(Stored data entries)
-----

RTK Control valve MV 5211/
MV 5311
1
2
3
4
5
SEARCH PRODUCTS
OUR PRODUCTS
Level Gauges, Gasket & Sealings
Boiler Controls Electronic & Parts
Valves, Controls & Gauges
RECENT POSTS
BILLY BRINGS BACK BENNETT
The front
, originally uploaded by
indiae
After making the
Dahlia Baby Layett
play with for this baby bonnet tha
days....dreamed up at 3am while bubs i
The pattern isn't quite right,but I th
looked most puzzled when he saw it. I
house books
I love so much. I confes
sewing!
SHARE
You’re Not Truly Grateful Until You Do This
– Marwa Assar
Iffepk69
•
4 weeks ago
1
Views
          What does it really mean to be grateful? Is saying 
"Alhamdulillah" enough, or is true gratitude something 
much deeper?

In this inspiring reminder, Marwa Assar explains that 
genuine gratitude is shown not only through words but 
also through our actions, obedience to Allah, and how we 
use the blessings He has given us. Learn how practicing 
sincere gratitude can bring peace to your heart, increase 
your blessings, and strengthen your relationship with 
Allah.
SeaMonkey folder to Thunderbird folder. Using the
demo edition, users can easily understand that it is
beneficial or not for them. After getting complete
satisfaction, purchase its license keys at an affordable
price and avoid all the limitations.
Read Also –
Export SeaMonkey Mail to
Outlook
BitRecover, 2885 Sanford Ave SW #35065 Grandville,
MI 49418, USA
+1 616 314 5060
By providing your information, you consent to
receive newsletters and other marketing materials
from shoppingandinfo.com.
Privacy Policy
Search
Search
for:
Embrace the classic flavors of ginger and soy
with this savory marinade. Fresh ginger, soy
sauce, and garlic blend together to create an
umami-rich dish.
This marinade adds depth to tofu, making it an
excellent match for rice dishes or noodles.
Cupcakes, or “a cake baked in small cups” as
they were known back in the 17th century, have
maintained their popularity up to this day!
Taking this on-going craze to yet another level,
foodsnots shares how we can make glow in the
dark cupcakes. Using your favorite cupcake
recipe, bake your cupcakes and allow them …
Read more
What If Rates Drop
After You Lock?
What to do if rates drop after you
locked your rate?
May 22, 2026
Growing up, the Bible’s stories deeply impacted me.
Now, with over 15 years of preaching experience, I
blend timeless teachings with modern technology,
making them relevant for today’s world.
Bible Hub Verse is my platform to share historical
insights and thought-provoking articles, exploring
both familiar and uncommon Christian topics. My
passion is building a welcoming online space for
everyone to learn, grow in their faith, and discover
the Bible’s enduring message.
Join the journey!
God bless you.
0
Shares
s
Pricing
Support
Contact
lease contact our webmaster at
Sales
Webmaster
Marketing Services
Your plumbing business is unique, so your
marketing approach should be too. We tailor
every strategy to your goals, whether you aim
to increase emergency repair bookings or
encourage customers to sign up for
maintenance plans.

-----

> **How to complete this task**: The answer must hold only the lines from the first line of the data through the line bearing "616 314 5060", returned exactly.

> **Response below**:
RTK Control valve MV 5211/
MV 5311
1
2
3
4
5
SEARCH PRODUCTS
OUR PRODUCTS
Level Gauges, Gasket & Sealings
Boiler Controls Electronic & Parts
Valves, Controls & Gauges
RECENT POSTS
BILLY BRINGS BACK BENNETT
The front
, originally uploaded by
indiae
After making the
Dahlia Baby Layett
play with for this baby bonnet tha
days....dreamed up at 3am while bubs i
The pattern isn't quite right,but I th
looked most puzzled when he saw it. I
house books
I love so much. I confes
sewing!
SHARE
You’re Not Truly Grateful Until You Do This
– Marwa Assar
Iffepk69
•
4 weeks ago
1
Views
          What does it really mean to be grateful? Is saying 
"Alhamdulillah" enough, or is true gratitude something 
much deeper?

In this inspiring reminder, Marwa Assar explains that 
genuine gratitude is shown not only through words but 
also through our actions, obedience to Allah, and how we 
use the blessings He has given us. Learn how practicing 
sincere gratitude can bring peace to your heart, increase 
your blessings, and strengthen your relationship with 
Allah.
SeaMonkey folder to Thunderbird folder. Using the
demo edition, users can easily understand that it is
beneficial or not for them. After getting complete
satisfaction, purchase its license keys at an affordable
price and avoid all the limitations.
Read Also –
Export SeaMonkey Mail to
Outlook
BitRecover, 2885 Sanford Ave SW #35065 Grandville,
MI 49418, USA
+1 616 314 5060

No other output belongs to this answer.